How many have ever heard about the crowd in Jersey City that gathered on-site after that attack, which included individuals who blamed Jews for what had happened, called for their expulsion, and praised the attack?

Two years later, who remembers the local board of education member, Joan Terrell-Paige, who in the wake of the Jersey City attack issued a hate-filled post on Facebook that smeared Jews and asked readers to consider the message that the terrorists were sending?

As for Monsey, how many recall that attack victim Rabbi Yosef Neumann eventually died of his wounds? How many are aware that the perpetrator, Grafton Thomas, has still not faced justice?

On a national level the answer is clear—practically no one.

When we peel back the layers of the narrative, we learn that we would be fooling ourselves to think that Islamists, minorities poisoned by antisemitism and the political far-left are its only contributors.

While the unhinged Robert F. Kennedy, Jr. is the scion of a famous Democratic family, many of the protests about issues relating to the pandemic are comprised in no small part by people from the right wing of the political spectrum, among whom are many who have no compunction about making disgusting comparisons to the Holocaust, wearing yellow stars and the like. This phenomenon has not sufficiently been condemned by major figures on the political right.

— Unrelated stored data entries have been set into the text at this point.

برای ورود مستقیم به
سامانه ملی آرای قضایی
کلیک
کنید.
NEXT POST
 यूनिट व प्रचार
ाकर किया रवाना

We must not give a free pass when politicians with strong records on Israel nonetheless manage to contribute to the problem in their own way. When Christina Pushaw, press secretary for Governor Ron DeSantis of Florida, reacted to the recent neo-Nazi demonstration in Orlando by tweeting the question “Do we even know they’re Nazis?” she was doing just that.

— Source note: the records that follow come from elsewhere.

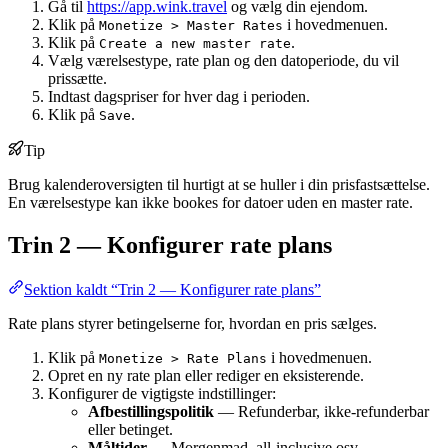
Gå til
https://app.wink.travel
og vælg din ejendom.
Klik på
i hovedmenuen.
Monetize > Master Rates
Klik på
.
Create a new master rate
Vælg værelsestype, rate plan og den datoperiode, du vil
prissætte.
Indtast dagspriser for hver dag i perioden.
Klik på
.
Save
Tip
Brug kalenderoversigten til hurtigt at se huller i din prisfastsættelse.
En værelsestype kan ikke bookes for datoer uden en master rate.
Trin 2 — Konfigurer rate plans
Sektion kaldt “Trin 2 — Konfigurer rate plans”
Rate plans styrer betingelserne for, hvordan en pris sælges.
Klik på
i hovedmenuen.
Monetize > Rate Plans
Opret en ny rate plan eller rediger en eksisterende.
Konfigurer de vigtigste indstillinger:
Afbestillingspolitik
— Refunderbar, ikke-refunderbar
eller betinget.
Måltider
— Morgenmad, all-inclusive osv.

DeSantis did nothing to remedy things by then portraying himself as a smear victim for being accused of not taking a firm enough stand against the neo-Nazis. Given all of the recent antisemitic activity in his state, this was a particularly tone-deaf response.

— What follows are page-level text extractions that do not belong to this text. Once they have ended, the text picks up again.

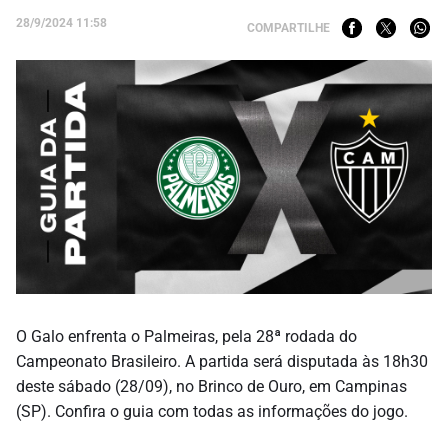
28/9/2024 11:58
COMPARTILHE
O Galo enfrenta o Palmeiras, pela 28ª rodada do
Campeonato Brasileiro. A partida será disputada às 18h30
deste sábado (28/09), no Brinco de Ouro, em Campinas
(SP). Confira o guia com todas as informações do jogo.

Beyond looking outward, we need to look inward as well. Ultimately, the most dangerous false narrative for Jews is the one we tell ourselves, a time-honored Jewish “custom” that shields the Jewish psyche from the tenuous nature of our existence in exile.

We should therefore remember an interesting fact about Colleyville. The turn of events that led to the survival of the three Jewish hostages was itself the subject of lies, one claiming that they were rescued by law enforcement and the other that they were released by the terrorist himself.

Both of these descriptions about the resolution of the Colleyville synagogue siege were wrong, and like so much of the falsehoods about Jews, contradictory. The reality was that the Jewish hostages evaluated the situation and ultimately, with G-d’s help, took decisive action to save themselves.

If we can learn to act in that spirit in a broader sense, there is no doubt that we can free ourselves from all of the false narratives that confront us by the only means that have ever worked in our people’s long history.

Eric Ruskin is an attorney and a member of the Board of Directors of the Israel Independence Fund.